Whether the North American Free Trade Agreement (NAFTA) will remain a trilateral pact will be known within 48 hours, Mexico’s economy secretary said yesterday.

Ildefonso Guajardo had been scheduled to present the text of the bilateral agreement reached last month between Mexico and the United States to the Senate yesterday, but said his U.S. and Canadian counterparts “specifically requested” that he hold off to give them more time to reach an agreement.

Negotiations over the past month between the United States and Canada failed to yield a trilateral deal but the two countries are making a renewed push to keep NAFTA a three-way accord. The U.S. has set a Sunday deadline to reach an agreement.

The future of a dispute resolution system and access to Canada’s dairy market are among the key issues that still need to be resolved.

“At this moment, there is a very serious attempt to continue advancing in the process of finalizing the differences in bilateral issues between the United States and Canada,” Guajardo said in a meeting with senators.
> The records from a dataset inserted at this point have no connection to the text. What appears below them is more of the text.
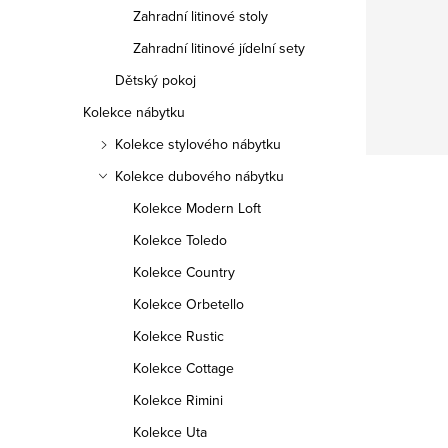
Zahradní litinové stoly
Zahradní litinové jídelní sety
Dětský pokoj
Kolekce nábytku
Kolekce stylového nábytku
Kolekce dubového nábytku
Kolekce Modern Loft
Kolekce Toledo
Kolekce Country
Kolekce Orbetello
Kolekce Rustic
Kolekce Cottage
Kolekce Rimini
Kolekce Uta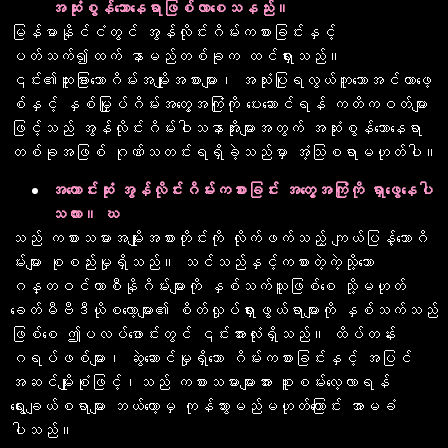
အဆုံးစွန်သောနေရာဖြစ်လာစေသနည်း။
မြန်မာနိုင်ငံတွင် အွန်လိုင်းဂိမ်းကစားခြင်းနှင့်
ပတ်သက်၍ထက် နာမည်တစ်ခုက ထင်ရှားသည်။
၎င်း၏ထူးခြားသောဂိမ်းအမျိုးအစားများ၊ အသုံးပြုရလွယ်ကူသောအင်တာဖေ့
စ်နှင့် နှစ်မြှုပ်ဂိမ်းအတွေ့အကြုံကို ပေးဆောင်ရန် ကတိကဝတ်များ
ဖြင့်သည် အွန်လိုင်းဂိမ်းဝါသနာအိုးများအတွက် အဆုံးစွန်သောနေရာ
တစ်ခုအဖြစ် ဂုဏ်သတင်းရရှိခဲ့သည်မှာ အံ့သြစရာမဟုတ်ပါ။
အကောင်းဆုံး အွန်လိုင်းဂိမ်းကစားခြင်း အတွေ့အကြုံကို ရှာဖွေနေပါ
သလား။ ဃ
သည် ကစားသမားအမျိုးအစားတိုင်းကို လိုက်ဖက်သည့် ကျယ်ပြန့်သောဂိ
မ်းများ စုစည်းမှုရှိသည်။ သင်သည်နှင့်ကစားတဲ့ကဲ့သို့သော
ဂန္တဝင်ကာစီနိုဂိမ်းများကို နှစ်သက်သူဖြစ်စေ သို့မဟုတ်
ခေတ်မီဗီဒီယိုစလော့များ၏ စိတ်လှုပ်ရှားဖွယ်ရာများကို နှစ်သက်သည်
ဖြစ်စေ ဤပလပ်ဖောင်းတွင် ၎င်းအားလုံးရှိသည်။ ထိပ်တန်း
ဂရပ်ဖစ်များ၊ ဆွဲဆောင်မှုရှိသော ဂိမ်းကစားခြင်းနှင့် အပြင်
အဆင်မျိုးစုံဖြင့်၊သည် ကစားသမားများအား စူးစမ်းလေ့လာရန်
ရွေးချယ်စရာများ ဘယ်တော့မှ ကုန်သွားမည်မဟုတ်ကြောင်း အာမခံ
ပါသည်။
“In the next 48 hours, we will know if we can go ahead with a trilateral text or will need to find ourselves with a need to put up a text of bilateral understanding and then define the legal actions that can maintain the possibility of a trilateral format.”

Under United States trade law, the text of a new pact has to be published for 60 days before the president can sign it and send it to Congress for approval.
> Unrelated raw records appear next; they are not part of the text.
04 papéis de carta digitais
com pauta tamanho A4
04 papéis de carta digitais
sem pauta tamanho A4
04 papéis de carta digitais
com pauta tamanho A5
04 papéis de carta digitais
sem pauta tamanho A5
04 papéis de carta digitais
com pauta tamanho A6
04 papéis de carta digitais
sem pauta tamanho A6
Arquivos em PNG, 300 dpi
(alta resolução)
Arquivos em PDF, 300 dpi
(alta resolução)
Mexico and the U.S. are hoping that a deal can be reached this weekend in order to give President Peña Nieto the opportunity to sign a new pact before Andrés Manuel López Obrador is sworn in on December 1.

The president-elect said yesterday that he had spoken to Canadian Prime Minister Justin Trudeau and that there is still enough time for Canada to join the revised agreement reached between Mexico and the United States.

López Obrador told reporters that Trudeau asked him during a phone call Thursday “to intervene and call on the U.S. government to reach an agreement” with Canada. “We agreed to that,” he added.

López Obrador said that there are no final deadlines for the negotiation but ruled out any possibility of amendments to the agreement already reached between Mexico and the United States, which sets new auto sector rules and modernizes chapters on digital trade and labor and environment standards.

“We are not going to re-open the negotiation. That you can be sure of. We’re just waiting for the understanding between the United States and Canada . . . We want the agreement to be trilateral,” he said.

López Obrador also said that he “had information” that Washington had made a counterproposal to Ottawa but didn’t offer further details.

Some United States Democratic Party lawmakers said after a meeting with U.S. Trade Representative Robert Lighthizer Thursday that they couldn’t support a new NAFTA deal that didn’t include Canada.

“Canada is exceptionally important. I think it would be malpractice, both for economic and political reasons, not to have a major agreement with Canada,” said Ron Wyden, a senator for Oregon and the leading Democrat on the tax and trade Senate Finance Committee.

“I think leaving Canada out of a new deal amounts to the Trump administration surrendering on fixing NAFTA.”